We can see that, while we get reasonable values for the silica samples, all the rest are quite different. This is due to a number of factors depending on the material: adsorbate-adsorbent interactions having an effect on the thickness of the layer or simply having a different adsorption mechanism.

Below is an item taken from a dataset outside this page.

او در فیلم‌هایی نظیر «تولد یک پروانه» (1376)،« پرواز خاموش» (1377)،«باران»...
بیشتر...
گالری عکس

The t-plot requires careful thought to assign meaning to the calculated values.

Since no thickness model can be universal, the framework allows for the thickness model to be substituted with an user-provided function which will be used for the thickness calculation, or even another isotherm, which will be converted into a thickness model.

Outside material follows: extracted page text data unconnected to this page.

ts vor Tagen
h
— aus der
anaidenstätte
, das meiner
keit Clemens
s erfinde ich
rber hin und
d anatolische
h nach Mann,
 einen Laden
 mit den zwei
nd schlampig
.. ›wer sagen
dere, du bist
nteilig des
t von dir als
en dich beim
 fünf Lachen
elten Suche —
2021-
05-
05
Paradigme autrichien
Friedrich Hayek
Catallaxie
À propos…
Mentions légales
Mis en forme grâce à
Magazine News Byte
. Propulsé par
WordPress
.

For example, using a carbon black type model:

[5]:
def carbon_model(relative_p):
    return 0.88*(relative_p**2) + 6.45*relative_p + 2.98

isotherm = next(i for i in isotherms_n2_77k if i.material=='Takeda 5A')
print(isotherm.material)
results = pgc.t_plot(isotherm, thickness_model=carbon_model, verbose=True)
Takeda 5A
For linear region 1
The slope is 0.0006789 and the intercept is 0.0101, with a correlation coefficient of 0.9939
The adsorbed volume is 0.351 cm3/g and the area is 23.59 m2/g
../_images/examples_tplot_10_1.png

Isotherms which do not use nitrogen can also be used, but one should be careful that the thickness model is well chosen.

More information about the functions and their use can be found in the manual.